Understanding SSH: A Journey Through the OSI Model from macOS to Azure

By Roberto

Connecting to a remote server via SSH (Secure Shell) is a common task for developers and system administrators. While it might seem like a single command, a lot happens under the hood across various network layers. This blog post will break down the SSH connection process from your macOS client to an Azure host, detailing the protocols involved and their corresponding ISO/OSI model layers.

The OSI Model: A Quick Recap in TL;DR

• A[macOS Client] --> B{ssh_app};

• B -- "1. Initiate SSH Connection" --> C(tcp_transport);

• C -- "2. Establish TCP Connection (3-Way Handshake)" --> F(ethernet_datalink);

• F -- "3. Transmit as Electrical Signals" --> I(physical_layer);

• I -- "4. Receive Electrical Signals" --> F;

• F -- "5. Encapsulate into Ethernet Frames" --> E(ip_network);

• E -- "6. Extracts IP Packets" --> C;

• C -- "7. Establishes SSH Session" --> B;

• B -- "8. Uses TCP for Reliable Transport" --> G;

• G -- "9. Uses TCP Packets" --> E;

• E -- "10. Extracts IP for Routing" --> F;

The OSI Model: A Quick Recap Long version

The Open Systems Interconnection (OSI) model is a conceptual framework that standardizes the functions of a telecommunication or computing system into seven distinct layers. Each layer serves a specific purpose, building upon the services of the layer below it.

Here's how the layers are involved in an SSH connection:

Layer 7: Application Layer (SSH)

At the very top, the Application Layer is where the SSH protocol operates. When you type ssh user@host in your macOS terminal, you are interacting with this layer. SSH provides a secure channel over an unsecured network by using strong encryption and authentication. It's responsible for tasks like remote command execution, secure file transfer (SFTP), and port forwarding.

Layer 4: Transport Layer (TCP)

SSH relies on TCP (Transmission Control Protocol) at the Transport Layer. TCP is a connection-oriented protocol that ensures reliable, ordered, and error-checked delivery of a stream of octets (bytes) between applications running on hosts. Before any SSH data is exchanged, a TCP connection (the famous three-way handshake) is established between your macOS and the Azure host. TCP segments the SSH data into smaller units and adds sequence numbers and acknowledgments to guarantee delivery.

Layer 3: Network Layer (IP)

The Network Layer is where IP (Internet Protocol) comes into play. IP is responsible for logical addressing (IP addresses) and routing packets across different networks. Once TCP segments are formed, IP encapsulates them into IP packets, adding source and destination IP addresses. These packets are then routed across the internet, hop by hop, until they reach the Azure network.

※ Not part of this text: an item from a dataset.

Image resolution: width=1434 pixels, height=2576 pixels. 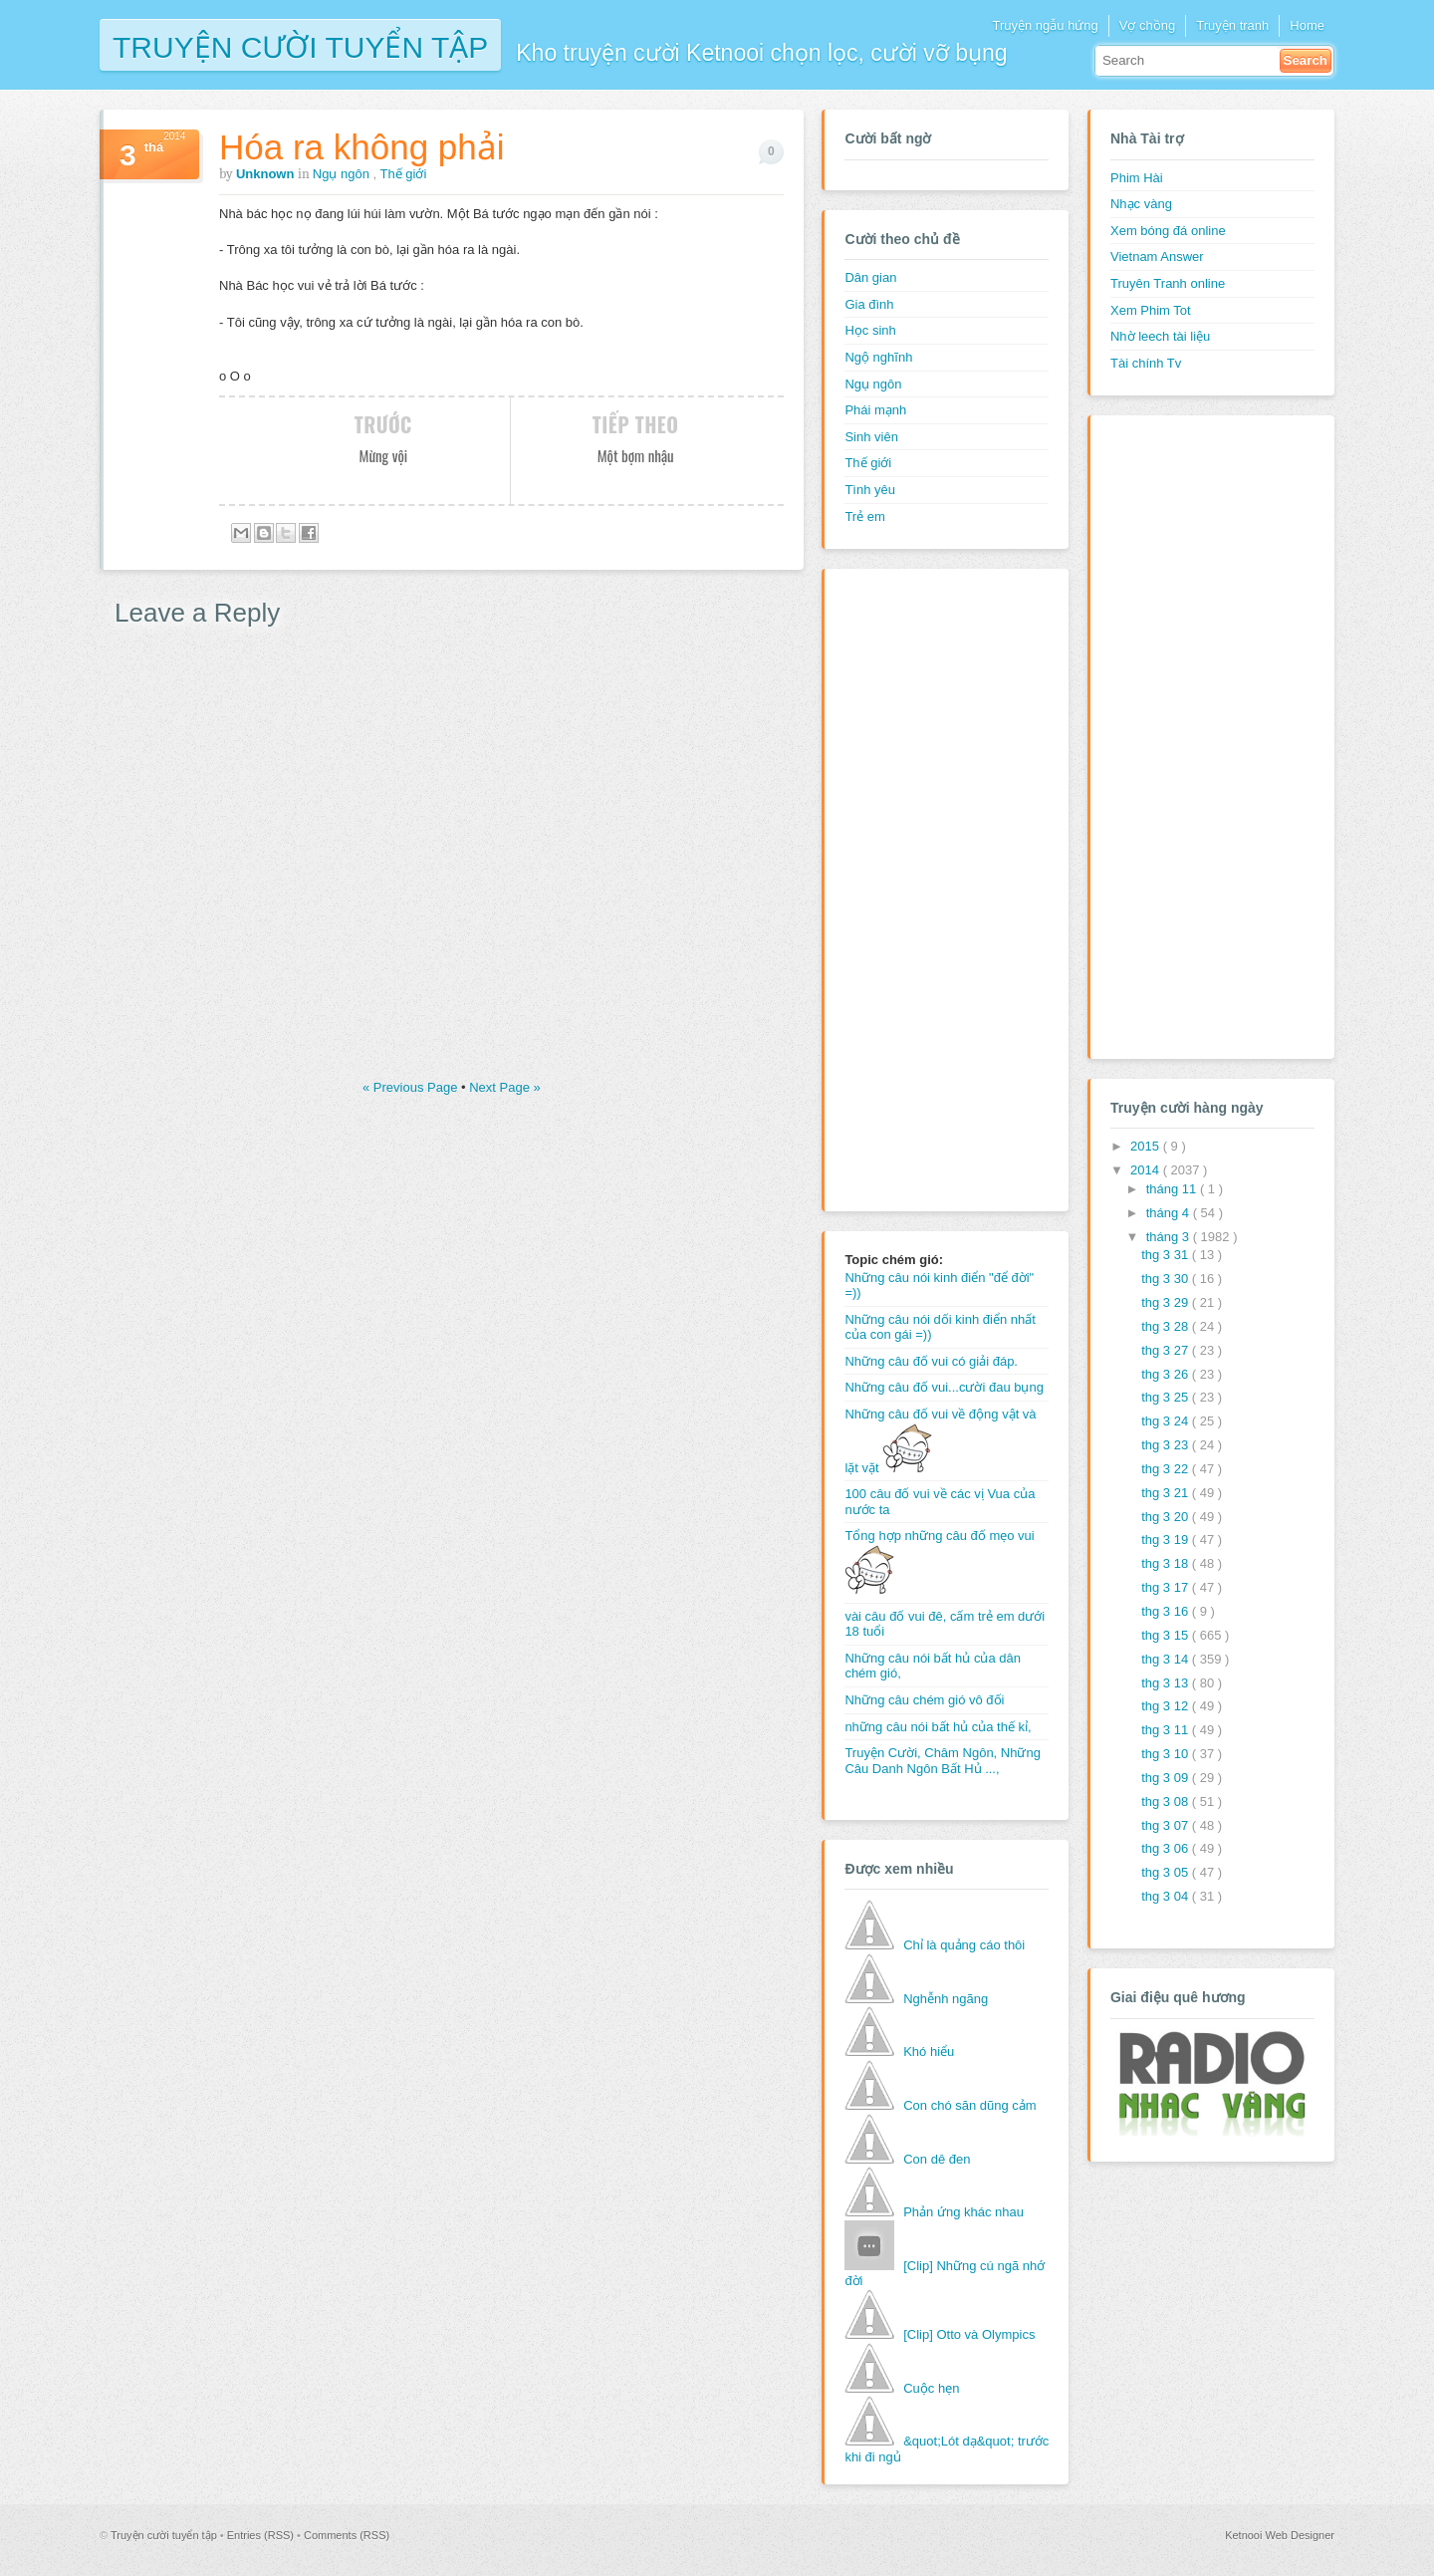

Layer 2: Data Link Layer (Ethernet)

At the Data Link Layer, protocols like Ethernet are used to transfer data between directly connected network nodes. IP packets are encapsulated into Ethernet frames, which include MAC (Media Access Control) addresses for local addressing within a network segment. This is where your macOS's network interface card (NIC) prepares the data for transmission over the physical medium.

Layer 1: Physical Layer

The Physical Layer is the lowest layer and deals with the physical transmission of raw bit streams over a physical medium. This includes the cables (Ethernet, fiber optics) or wireless signals (Wi-Fi) that carry the data. Electrical signals or light pulses represent the bits as they travel from your macOS, through various network devices (routers, switches), and finally to the network interface of the Azure host.

The Journey Back: From Azure to macOS

The process is reversed when data travels from the Azure host back to your macOS. Each layer on the receiving end decapsulates the data, removing the headers added by the corresponding layer on the sending end, until the original SSH data is delivered to your SSH client.

Visualising the Path

Here are diagrams illustrating this network path:

Detailed Path D1 Diagram

Detailed D2 Diagram

Illustrative Diagram

This breakdown highlights the intricate dance between different protocols and layers that makes a seemingly simple SSH connection possible and secure. Understanding these underlying mechanisms is crucial for effective network troubleshooting and security.